- _Exercise directions_
Search the records for the string "undangan" and copy every line where it turns up.

Collected data
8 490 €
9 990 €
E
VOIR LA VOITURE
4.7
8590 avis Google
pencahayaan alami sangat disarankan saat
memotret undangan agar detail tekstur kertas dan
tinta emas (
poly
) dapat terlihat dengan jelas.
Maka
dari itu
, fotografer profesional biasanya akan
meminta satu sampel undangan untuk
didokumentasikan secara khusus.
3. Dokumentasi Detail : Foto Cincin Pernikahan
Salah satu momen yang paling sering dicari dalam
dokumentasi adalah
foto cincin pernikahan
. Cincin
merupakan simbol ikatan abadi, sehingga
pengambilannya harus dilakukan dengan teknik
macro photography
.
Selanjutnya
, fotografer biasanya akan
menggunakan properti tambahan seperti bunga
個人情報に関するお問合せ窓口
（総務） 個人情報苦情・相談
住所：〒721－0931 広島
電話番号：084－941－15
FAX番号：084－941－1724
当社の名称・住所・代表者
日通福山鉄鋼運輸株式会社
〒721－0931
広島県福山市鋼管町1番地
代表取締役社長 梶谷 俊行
---
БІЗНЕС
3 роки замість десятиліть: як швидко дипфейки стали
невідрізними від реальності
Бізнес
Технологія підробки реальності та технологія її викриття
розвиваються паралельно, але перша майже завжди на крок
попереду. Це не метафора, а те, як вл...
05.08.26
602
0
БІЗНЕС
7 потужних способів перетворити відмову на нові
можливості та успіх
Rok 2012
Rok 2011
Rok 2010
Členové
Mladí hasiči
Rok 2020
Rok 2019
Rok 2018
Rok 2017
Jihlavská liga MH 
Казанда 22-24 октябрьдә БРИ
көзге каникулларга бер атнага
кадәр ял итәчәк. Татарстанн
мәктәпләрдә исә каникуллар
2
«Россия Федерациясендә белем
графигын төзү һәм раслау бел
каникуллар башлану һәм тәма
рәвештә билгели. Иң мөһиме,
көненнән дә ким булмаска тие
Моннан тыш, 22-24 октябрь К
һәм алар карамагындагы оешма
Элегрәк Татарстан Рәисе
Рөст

- _Reply to the exercise_
memotret undangan agar detail tekstur kertas dan
meminta satu sampel undangan untuk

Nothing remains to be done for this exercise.